El Señor y los seres creados permanecen para siempre como personas distintas. De ninguna manera pueden perder esta naturaleza personal. Pero solo la influencia de la energía ilusoria, ese reflejo de luz en la oscuridad, puede desaparecer por la misericordia del Señor.
El individuo no posee verdadera independencia, sino solo un reflejo de la independencia inherente a Krishna, el Ser Supremo. Por lo tanto, el alma condicionada por la materia y la energía ilusoria, que reclama suprema independencia, se encuentra bajo el dominio de la ilusión. Esta ilusión aflige a quienes tienen un entendimiento limitado. Así, el deslumbrante reflejo del sol, la luna, el fuego y la electricidad ciega a los supuestos eruditos, médicos, empiristas y otros, quienes llegan incluso a negar la existencia del Señor Supremo, mientras desarrollan sus numerosas teorías y especulaciones sobre la creación, el mantenimiento y la aniquilación de la manifestación material.
El médico bien puede negar la existencia del alma dentro del cuerpo del individuo, pero sigue siendo incapaz de devolver la vida a un cadáver, aunque todos los mecanismos del cuerpo continúen funcionando después de la muerte. Los psicólogos, por su parte, realizan estudios exhaustivos sobre la fisiología cerebral, como si fuera la disposición del tejido cerebral la que permitiera la expresión del pensamiento, pero siguen siendo incapaces de restaurar la actividad mental en un cadáver.

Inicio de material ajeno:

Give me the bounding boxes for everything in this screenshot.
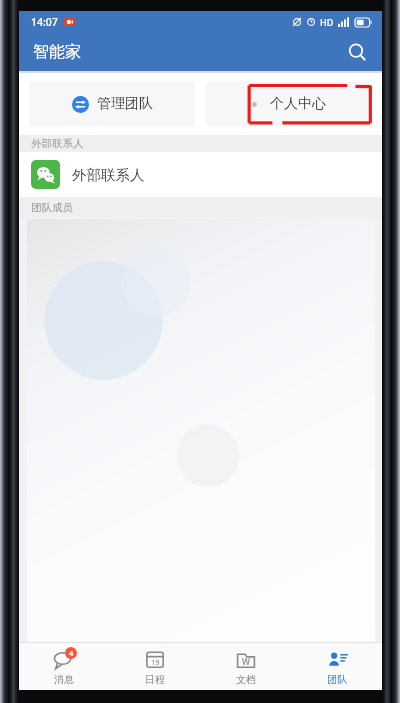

Así, los científicos estudian las manifestaciones cósmicas o la constitución del cuerpo, sin ver ninguna conexión con el Señor Supremo; pero estas no son más que diversas formas de ejercicio intelectual, que en última instancia no son más que una simple ilusión. Todo este progreso de la ciencia y el conocimiento en el contexto actual de esta civilización materialista no es sino un reflejo de la energía ilusoria, que manifiesta su influencia velando la realidad.

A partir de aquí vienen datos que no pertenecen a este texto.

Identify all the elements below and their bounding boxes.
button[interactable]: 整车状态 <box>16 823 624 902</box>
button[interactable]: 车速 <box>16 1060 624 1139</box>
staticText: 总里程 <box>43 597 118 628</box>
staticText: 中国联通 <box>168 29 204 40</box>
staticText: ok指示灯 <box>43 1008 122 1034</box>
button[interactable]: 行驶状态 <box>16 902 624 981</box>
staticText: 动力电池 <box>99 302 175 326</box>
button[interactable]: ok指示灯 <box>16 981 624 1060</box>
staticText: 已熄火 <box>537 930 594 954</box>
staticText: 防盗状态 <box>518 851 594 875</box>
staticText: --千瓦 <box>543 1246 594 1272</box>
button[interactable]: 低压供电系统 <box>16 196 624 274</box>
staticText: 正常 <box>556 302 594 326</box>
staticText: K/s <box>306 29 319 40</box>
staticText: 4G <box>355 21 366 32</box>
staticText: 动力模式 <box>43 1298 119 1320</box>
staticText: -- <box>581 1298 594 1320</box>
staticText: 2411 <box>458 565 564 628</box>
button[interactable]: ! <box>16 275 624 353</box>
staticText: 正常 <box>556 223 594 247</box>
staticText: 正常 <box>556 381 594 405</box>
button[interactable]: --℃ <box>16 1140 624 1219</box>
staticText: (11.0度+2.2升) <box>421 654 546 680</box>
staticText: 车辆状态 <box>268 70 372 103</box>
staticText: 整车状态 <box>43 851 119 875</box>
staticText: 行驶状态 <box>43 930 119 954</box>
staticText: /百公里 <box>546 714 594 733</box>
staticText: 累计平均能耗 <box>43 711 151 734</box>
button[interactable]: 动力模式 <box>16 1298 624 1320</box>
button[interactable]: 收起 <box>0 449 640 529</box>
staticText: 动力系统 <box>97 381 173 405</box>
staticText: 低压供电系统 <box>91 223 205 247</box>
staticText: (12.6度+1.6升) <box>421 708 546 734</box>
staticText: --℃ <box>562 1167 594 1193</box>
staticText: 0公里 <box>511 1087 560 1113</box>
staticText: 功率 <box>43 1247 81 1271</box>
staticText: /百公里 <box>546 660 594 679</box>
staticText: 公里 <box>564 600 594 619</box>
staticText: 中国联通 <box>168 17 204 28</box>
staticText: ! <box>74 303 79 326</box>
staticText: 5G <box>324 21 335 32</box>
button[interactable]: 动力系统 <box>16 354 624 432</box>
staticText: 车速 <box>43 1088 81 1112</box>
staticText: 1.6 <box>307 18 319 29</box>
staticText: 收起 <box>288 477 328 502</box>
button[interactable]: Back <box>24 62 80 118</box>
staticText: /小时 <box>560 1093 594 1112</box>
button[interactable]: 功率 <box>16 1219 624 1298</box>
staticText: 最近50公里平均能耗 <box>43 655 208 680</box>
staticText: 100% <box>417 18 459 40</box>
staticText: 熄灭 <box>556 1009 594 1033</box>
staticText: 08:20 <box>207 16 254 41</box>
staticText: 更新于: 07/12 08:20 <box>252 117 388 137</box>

El Señor es la fuente original de toda emanación, y todo lo que se crea, se mantiene y se destruye existe solo a través de Su energía. Quien conoce esta verdad, el sabio, es verdaderamente un erudito consagrado al servicio del amor absoluto ofrecido al Señor; ascenderá al estado de la devoción pura.

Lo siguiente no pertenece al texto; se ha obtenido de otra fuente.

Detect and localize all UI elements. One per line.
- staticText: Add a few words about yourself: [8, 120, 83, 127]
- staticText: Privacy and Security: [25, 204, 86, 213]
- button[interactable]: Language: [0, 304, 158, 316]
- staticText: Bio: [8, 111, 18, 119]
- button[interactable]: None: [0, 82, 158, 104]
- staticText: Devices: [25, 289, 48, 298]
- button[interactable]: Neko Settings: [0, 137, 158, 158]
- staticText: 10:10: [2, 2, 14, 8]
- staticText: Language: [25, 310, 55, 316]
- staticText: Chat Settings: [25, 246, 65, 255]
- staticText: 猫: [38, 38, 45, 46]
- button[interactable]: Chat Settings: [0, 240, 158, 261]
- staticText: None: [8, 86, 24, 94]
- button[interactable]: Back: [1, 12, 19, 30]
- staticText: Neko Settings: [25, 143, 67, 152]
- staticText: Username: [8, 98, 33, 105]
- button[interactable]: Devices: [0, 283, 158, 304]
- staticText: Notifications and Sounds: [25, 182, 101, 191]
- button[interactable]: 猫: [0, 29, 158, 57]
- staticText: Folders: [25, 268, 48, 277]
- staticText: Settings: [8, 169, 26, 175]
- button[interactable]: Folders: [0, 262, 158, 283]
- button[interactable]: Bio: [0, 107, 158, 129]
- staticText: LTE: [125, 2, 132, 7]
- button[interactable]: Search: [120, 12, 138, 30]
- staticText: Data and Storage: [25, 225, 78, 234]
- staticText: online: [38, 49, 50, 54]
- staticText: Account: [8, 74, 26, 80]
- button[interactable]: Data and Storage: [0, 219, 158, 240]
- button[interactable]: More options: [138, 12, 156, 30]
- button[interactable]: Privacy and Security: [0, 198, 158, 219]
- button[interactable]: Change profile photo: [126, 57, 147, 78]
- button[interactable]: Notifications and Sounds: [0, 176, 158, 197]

Aunque la energía del Señor presenta diversos reflejos ilusorios a la visión de quienes tienen un conocimiento limitado, el ser reflexivo comprende que, mediante la interacción de Sus diferentes energías, el Señor puede actuar incluso cuando está muy lejos, más allá de nuestra vista, así como el fuego puede propagar calor y luz a gran distancia.